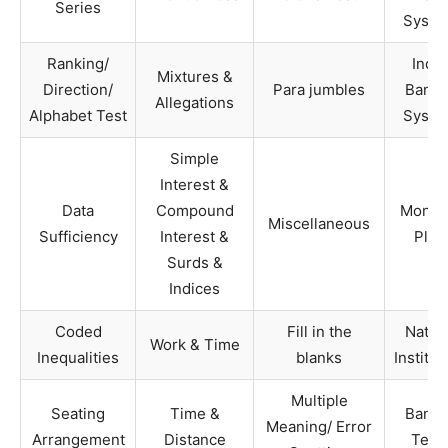
Series
Syste
Ranking/
India
Mixtures &
Direction/
Para jumbles
Banki
Allegations
Alphabet Test
Syste
Simple
Interest &
Data
Compound
Monet
Miscellaneous
Sufficiency
Interest &
Plan
Surds &
Indices
Coded
Fill in the
Nation
Work & Time
Inequalities
blanks
Institut
Multiple
Seating
Time &
Banki
Meaning/ Error
Arrangement
Distance
Term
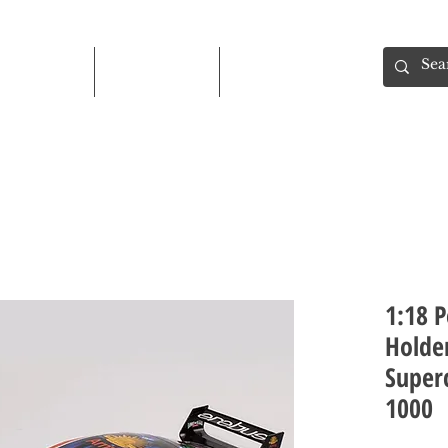
Shop
About
Contact
1:18 P
Holde
Superc
1000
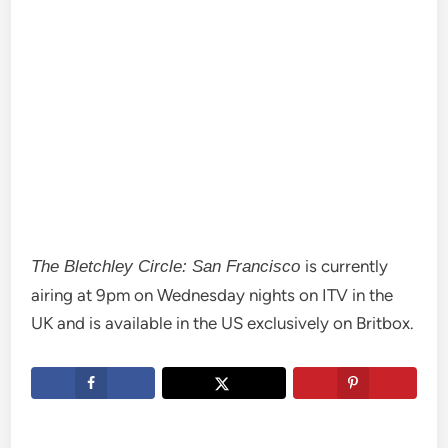
is currently
The Bletchley Circle: San Francisco
airing at 9pm on Wednesday nights on ITV in the
UK and is available in the US exclusively on Britbox.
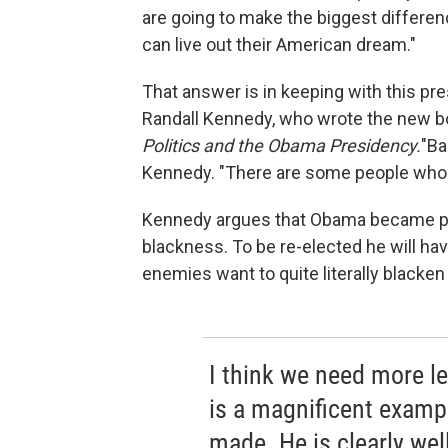
are going to make the biggest differe
can live out their American dream."
That answer is in keeping with this pr
Randall Kennedy, who wrote the new 
Politics and the Obama Presidency.
"Ba
Kennedy. "There are some people who w
Kennedy argues that Obama became pre
blackness. To be re-elected he will h
enemies want to quite literally blacke
I think we need more l
is a magnificent examp
made. He is clearly well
-----
▶ [EXERCISE GOAL]: Reproduce everything above exactly, images excluded.

▶ [WRITTEN SOLUTION]:
Series
Syste
Ranking/
India
Mixtures &
Direction/
Para jumbles
Banki
Allegations
Alphabet Test
Syste
Simple
Interest &
Data
Compound
Monet
Miscellaneous
Sufficiency
Interest &
Plan
Surds &
Indices
Coded
Fill in the
Nation
Work & Time
Inequalities
blanks
Institut
Multiple
Seating
Time &
Banki
Meaning/ Error
Arrangement
Distance
Term
Shop
About
Contact
1:18 P
Holde
Superc
1000
is currently
The Bletchley Circle: San Francisco
airing at 9pm on Wednesday nights on ITV in the
UK and is available in the US exclusively on Britbox.
are going to make the biggest differe
can live out their American dream."
That answer is in keeping with this pr
Randall Kennedy, who wrote the new 
Politics and the Obama Presidency.
"Ba
Kennedy. "There are some people who w
Kennedy argues that Obama became pre
blackness. To be re-elected he will h
enemies want to quite literally blacke
I think we need more l
is a magnificent examp
made. He is clearly well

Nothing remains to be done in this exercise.